◆ WORK ITEM
Reproduce exactly the lines of the material beneath, from the line that contains "Religion, Kultur og" to the line that contains "giapponese era una", both included, and no other lines.

[DATA RECORDS — start]

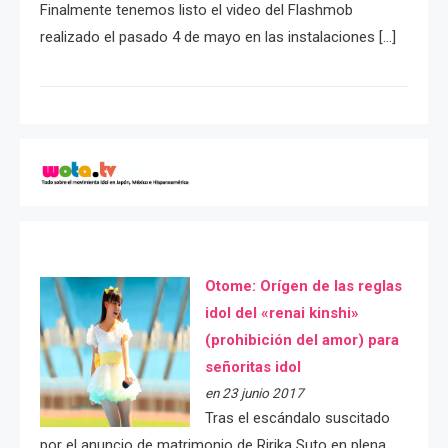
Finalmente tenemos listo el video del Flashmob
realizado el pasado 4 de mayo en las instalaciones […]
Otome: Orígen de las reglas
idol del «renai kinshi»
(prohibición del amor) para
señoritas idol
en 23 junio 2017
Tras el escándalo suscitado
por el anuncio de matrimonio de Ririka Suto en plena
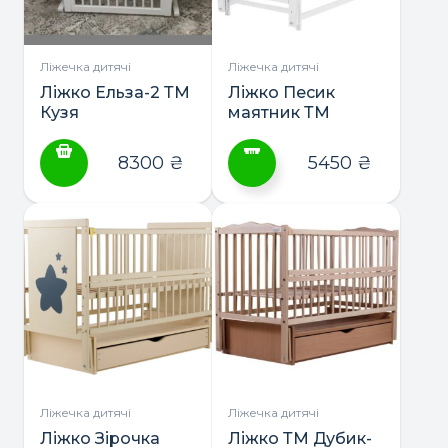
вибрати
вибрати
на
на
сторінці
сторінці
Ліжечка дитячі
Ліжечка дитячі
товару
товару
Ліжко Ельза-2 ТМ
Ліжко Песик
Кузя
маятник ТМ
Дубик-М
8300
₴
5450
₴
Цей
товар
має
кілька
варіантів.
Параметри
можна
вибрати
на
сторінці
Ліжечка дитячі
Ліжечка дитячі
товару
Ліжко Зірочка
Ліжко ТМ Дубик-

[DATA RECORDS — finish]
[DATA RECORDS — start]

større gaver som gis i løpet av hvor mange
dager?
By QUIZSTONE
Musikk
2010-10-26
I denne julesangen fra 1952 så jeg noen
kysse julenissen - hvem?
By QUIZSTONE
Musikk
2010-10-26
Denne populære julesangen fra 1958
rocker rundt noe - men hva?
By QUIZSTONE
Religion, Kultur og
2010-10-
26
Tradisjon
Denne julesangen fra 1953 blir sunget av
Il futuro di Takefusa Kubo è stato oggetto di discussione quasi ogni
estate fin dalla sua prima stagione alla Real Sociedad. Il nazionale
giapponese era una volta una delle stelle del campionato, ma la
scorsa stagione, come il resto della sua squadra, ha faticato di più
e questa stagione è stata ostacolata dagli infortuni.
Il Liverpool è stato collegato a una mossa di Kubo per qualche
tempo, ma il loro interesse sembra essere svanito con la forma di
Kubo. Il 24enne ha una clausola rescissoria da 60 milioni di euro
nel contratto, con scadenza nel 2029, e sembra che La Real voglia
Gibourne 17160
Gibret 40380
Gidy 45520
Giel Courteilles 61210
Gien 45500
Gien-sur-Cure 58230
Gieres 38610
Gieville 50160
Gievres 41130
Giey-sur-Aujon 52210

[DATA RECORDS — finish]

◆ SOLUTION
Religion, Kultur og
2010-10-
26
Tradisjon
Denne julesangen fra 1953 blir sunget av
Il futuro di Takefusa Kubo è stato oggetto di discussione quasi ogni
estate fin dalla sua prima stagione alla Real Sociedad. Il nazionale
giapponese era una volta una delle stelle del campionato, ma la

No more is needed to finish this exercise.